4.  Be Fun  Because the setting is so spectacular it did seem a place where people really relaxed.  It's not the crazy fun of a children's museum, but a place that's really enjoyable--for all kinds of people (and another note--one of the most diverse audiences I've seen in a long time).  The family room was creative and fun.  In a very small space, they took five works of art and created activities around them,  It worked for many different kinds of learners, from kinesthetic to verbal and everyone seemed to be having a great time.  In another post I'll talk about their Sketching Gallery, an entirely different kind of fun.   The large-scale sculptures really encouraged fun exploration outdoors as well.  The images below show the family fun space that relates to the sculpture below it.
5.  It's in the Details  It's pretty sunny at the Getty and this bin of umbrellas below highlights their attention to details (although I have to admit, I thought they were for rainy weather until I saw a tour group sheltered underneath them). 
This attention to details extends to signage,  to the organization of school group clipboards, to the nametags saying "educator" that are given to teachers with school groups.  It feels like every day, someone thinks about how the museum looks to the visitor.  But what was interesting, that attention to details doesn't feel stiff and formal, but rather welcoming.  A favorite small detail:  the informality of this removed from exhibit card just tucked into the label. 
Obviously, the Getty has significant resources to bring to bear on these five items.  But at any museum, we can pay more attention to them.  We can welcome visitors, we can make sure our signage makes sense, we can have more fun, we can write great labels, and we can pay attention to the small things that make a big impression on our visitors.
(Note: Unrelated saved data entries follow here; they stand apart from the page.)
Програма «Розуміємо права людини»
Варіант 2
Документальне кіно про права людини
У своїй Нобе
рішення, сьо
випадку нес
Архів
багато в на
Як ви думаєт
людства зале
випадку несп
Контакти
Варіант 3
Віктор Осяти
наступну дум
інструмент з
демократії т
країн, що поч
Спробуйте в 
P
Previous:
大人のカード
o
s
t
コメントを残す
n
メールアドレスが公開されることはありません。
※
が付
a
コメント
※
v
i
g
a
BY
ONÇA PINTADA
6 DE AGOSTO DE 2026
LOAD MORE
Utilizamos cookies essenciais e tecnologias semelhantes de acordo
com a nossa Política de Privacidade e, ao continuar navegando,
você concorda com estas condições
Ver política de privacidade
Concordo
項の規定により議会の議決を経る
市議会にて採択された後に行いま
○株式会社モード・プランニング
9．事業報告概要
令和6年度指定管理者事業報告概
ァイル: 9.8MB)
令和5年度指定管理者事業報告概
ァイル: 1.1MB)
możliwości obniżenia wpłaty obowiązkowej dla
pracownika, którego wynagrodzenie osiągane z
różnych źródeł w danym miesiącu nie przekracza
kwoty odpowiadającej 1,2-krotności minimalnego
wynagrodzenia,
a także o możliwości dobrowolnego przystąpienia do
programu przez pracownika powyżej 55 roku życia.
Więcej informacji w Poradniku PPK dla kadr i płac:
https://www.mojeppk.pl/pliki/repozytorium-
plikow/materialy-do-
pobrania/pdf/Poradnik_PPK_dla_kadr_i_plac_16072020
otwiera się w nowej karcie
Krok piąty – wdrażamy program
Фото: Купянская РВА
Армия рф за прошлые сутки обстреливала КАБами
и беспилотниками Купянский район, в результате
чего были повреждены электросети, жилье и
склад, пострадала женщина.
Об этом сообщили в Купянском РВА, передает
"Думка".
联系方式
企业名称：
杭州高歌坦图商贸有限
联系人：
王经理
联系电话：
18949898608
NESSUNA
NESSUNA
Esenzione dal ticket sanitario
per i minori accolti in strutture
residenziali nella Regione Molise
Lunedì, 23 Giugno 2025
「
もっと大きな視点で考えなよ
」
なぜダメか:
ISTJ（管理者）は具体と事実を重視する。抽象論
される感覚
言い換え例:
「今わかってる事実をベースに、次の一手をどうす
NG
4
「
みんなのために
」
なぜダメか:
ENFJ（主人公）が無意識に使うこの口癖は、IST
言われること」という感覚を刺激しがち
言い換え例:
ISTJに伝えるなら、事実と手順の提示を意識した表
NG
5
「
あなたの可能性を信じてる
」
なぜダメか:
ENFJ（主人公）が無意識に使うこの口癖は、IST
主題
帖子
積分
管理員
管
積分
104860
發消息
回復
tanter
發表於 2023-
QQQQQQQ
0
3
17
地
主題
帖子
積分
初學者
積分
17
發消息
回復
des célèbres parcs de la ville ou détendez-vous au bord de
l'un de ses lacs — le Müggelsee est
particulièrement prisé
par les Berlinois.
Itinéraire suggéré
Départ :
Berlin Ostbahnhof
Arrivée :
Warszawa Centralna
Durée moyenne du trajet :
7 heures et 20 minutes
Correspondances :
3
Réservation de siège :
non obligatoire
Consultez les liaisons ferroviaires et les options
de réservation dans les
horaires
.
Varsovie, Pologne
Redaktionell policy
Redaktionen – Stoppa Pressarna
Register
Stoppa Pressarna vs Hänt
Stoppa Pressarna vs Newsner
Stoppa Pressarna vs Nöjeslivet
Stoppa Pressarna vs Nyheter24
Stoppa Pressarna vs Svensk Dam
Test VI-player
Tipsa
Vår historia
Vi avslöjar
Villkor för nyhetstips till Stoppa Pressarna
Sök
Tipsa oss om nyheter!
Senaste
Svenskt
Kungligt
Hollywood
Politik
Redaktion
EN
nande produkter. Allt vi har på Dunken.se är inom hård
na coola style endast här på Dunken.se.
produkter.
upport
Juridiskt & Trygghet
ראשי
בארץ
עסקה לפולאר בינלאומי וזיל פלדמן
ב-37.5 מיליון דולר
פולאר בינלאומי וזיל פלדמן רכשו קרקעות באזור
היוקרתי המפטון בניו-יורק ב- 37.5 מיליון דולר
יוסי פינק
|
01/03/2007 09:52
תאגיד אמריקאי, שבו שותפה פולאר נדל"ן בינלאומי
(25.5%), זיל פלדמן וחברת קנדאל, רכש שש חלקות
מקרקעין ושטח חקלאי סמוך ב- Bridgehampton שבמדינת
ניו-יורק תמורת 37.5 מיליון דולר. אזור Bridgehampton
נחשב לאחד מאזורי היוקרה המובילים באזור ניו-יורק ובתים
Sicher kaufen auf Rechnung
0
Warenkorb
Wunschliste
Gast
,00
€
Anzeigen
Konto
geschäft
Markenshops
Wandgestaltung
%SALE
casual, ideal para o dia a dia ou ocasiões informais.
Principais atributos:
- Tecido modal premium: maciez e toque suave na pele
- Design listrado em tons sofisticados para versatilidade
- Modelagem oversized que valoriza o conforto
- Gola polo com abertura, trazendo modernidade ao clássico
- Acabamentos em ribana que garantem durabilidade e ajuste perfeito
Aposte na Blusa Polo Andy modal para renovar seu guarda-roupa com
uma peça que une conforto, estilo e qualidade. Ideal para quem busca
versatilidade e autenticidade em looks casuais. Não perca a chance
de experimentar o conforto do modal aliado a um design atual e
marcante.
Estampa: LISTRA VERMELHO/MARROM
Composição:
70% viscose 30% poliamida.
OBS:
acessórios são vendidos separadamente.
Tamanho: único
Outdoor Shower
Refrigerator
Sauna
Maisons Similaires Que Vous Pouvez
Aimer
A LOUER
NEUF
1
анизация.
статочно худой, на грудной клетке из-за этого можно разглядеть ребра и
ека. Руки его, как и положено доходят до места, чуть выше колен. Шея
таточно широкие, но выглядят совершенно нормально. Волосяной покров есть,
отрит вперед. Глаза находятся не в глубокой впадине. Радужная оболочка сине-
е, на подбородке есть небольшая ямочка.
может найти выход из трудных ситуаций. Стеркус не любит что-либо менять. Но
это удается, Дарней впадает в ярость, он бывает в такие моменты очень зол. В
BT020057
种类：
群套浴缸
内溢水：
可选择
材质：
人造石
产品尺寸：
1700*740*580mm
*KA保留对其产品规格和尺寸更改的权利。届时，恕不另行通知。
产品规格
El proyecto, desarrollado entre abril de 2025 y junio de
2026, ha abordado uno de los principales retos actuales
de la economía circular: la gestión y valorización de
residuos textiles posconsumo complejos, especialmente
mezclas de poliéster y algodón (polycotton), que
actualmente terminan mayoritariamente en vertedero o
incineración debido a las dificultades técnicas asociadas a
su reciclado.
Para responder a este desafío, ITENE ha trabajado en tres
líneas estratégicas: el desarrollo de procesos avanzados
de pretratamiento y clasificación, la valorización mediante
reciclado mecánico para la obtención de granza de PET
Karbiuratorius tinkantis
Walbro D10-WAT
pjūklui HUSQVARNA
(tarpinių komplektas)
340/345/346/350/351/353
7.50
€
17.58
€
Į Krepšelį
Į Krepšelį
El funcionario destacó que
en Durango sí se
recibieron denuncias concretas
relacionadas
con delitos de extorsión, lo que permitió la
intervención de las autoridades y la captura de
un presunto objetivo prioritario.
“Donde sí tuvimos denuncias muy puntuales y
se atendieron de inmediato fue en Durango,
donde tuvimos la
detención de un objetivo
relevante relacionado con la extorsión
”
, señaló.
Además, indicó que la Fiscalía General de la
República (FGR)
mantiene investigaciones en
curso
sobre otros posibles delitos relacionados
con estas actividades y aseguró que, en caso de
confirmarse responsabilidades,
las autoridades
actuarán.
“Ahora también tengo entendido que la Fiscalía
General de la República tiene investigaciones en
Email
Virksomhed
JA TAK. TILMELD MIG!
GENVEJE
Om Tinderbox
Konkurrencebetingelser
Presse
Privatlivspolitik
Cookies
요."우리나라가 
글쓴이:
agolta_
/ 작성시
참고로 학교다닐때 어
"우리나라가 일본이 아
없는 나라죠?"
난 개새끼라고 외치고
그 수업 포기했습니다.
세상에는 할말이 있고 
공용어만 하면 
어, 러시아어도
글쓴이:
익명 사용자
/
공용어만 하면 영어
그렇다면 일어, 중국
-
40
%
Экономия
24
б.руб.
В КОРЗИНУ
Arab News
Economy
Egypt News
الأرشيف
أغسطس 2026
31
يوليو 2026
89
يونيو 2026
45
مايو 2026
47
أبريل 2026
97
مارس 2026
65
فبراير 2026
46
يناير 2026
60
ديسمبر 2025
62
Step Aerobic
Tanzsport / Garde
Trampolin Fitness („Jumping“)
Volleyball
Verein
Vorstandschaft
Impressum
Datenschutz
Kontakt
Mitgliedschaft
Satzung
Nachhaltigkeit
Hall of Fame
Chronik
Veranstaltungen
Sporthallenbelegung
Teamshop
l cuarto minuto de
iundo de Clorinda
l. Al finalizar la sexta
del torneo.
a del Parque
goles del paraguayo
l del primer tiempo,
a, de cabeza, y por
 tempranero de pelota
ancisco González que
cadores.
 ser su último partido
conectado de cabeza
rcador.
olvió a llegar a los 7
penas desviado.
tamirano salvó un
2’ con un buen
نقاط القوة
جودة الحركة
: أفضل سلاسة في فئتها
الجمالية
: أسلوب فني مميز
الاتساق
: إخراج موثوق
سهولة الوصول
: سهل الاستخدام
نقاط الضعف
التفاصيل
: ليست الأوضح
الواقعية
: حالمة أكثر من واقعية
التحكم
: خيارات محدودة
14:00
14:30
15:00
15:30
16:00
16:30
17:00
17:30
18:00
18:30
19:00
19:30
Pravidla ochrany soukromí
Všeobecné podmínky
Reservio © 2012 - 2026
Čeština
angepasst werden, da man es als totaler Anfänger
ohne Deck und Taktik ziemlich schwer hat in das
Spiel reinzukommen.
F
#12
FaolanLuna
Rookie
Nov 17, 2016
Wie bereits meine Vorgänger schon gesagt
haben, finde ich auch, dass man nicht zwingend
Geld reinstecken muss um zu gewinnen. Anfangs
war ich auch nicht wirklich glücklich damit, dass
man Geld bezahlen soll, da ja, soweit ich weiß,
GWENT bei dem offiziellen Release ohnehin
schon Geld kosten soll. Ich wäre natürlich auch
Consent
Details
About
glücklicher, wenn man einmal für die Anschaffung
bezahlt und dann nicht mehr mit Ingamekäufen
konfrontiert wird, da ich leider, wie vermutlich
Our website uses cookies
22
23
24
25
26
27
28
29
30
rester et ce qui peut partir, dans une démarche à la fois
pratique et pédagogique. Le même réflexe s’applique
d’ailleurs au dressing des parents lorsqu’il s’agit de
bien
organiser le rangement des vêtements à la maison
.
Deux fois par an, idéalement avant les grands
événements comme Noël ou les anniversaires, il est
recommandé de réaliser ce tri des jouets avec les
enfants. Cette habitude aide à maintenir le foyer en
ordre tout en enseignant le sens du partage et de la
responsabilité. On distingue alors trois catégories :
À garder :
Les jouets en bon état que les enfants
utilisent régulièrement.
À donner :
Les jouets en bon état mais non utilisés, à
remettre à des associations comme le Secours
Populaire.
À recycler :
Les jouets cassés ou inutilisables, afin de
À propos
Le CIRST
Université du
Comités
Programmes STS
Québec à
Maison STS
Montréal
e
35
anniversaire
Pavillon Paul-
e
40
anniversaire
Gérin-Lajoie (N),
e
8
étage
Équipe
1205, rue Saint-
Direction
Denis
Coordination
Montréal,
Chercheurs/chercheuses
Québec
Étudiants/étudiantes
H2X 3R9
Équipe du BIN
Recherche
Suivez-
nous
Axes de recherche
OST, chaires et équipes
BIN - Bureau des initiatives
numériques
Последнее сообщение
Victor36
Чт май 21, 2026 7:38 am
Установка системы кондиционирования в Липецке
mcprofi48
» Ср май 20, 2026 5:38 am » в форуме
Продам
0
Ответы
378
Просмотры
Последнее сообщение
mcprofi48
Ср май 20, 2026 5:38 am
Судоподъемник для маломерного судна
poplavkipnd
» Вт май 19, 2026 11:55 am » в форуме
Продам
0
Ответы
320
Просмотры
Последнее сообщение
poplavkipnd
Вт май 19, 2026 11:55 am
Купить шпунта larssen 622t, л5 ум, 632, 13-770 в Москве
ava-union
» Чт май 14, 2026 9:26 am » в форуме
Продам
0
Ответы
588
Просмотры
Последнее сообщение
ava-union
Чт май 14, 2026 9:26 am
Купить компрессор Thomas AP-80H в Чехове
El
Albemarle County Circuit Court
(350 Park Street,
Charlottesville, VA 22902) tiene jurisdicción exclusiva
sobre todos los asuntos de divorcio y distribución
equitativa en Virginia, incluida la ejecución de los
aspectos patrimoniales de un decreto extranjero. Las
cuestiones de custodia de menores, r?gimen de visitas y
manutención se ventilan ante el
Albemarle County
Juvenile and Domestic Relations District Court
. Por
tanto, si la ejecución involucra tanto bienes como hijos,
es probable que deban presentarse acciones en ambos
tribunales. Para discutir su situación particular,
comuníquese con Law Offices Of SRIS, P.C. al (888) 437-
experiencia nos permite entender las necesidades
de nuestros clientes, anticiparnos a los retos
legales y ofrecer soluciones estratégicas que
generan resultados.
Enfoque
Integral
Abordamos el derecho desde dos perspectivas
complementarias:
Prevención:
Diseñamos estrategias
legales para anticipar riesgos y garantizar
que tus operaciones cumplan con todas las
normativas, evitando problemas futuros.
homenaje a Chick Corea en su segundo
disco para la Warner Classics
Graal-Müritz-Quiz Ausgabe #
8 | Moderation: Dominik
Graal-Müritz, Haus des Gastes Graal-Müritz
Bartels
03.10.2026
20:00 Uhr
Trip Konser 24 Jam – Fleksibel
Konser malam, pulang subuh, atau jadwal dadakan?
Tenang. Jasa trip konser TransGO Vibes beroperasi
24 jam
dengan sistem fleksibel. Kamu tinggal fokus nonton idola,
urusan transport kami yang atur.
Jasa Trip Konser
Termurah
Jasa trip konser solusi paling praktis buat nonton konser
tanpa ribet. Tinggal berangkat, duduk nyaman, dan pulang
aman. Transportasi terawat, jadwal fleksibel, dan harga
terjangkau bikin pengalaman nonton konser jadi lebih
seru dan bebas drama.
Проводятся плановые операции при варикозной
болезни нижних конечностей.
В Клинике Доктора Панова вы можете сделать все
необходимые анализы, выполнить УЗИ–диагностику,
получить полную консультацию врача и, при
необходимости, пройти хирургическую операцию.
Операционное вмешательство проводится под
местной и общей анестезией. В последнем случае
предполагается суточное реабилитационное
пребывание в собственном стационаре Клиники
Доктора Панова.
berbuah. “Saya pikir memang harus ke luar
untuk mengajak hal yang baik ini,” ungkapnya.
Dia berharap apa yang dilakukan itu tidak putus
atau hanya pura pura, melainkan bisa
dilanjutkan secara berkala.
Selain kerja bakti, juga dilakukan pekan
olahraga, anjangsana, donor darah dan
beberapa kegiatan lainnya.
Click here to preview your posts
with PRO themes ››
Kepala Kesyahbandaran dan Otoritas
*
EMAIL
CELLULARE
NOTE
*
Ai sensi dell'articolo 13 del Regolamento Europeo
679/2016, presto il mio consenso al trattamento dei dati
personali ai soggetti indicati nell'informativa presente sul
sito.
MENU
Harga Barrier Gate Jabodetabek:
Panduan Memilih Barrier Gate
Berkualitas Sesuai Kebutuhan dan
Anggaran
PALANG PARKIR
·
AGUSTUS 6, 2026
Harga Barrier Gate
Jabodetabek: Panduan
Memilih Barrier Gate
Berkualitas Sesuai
And one more:  Appeal to our better natures 
As we waited to take the tram back down,  a sign invited us to take an online survey.  All of us have seen them, and survey takers usually have a chance to win a membership or something of value to them.  This turned that aspect on its head.  For every visitor taking the survey,  the museum would donate $10 to Inner City Arts.  I felt great helping!  What if you said for each survey taken,  you would offer free admission to a family?  How else can we get people to think about the largest aspects of community, not just themselves?

As we were leaving,  I glanced at a small plaque near a bust of J. Paul Getty himself, where it notes that the museum has been dedicated to "delighting and educating its visitors."  You sure did!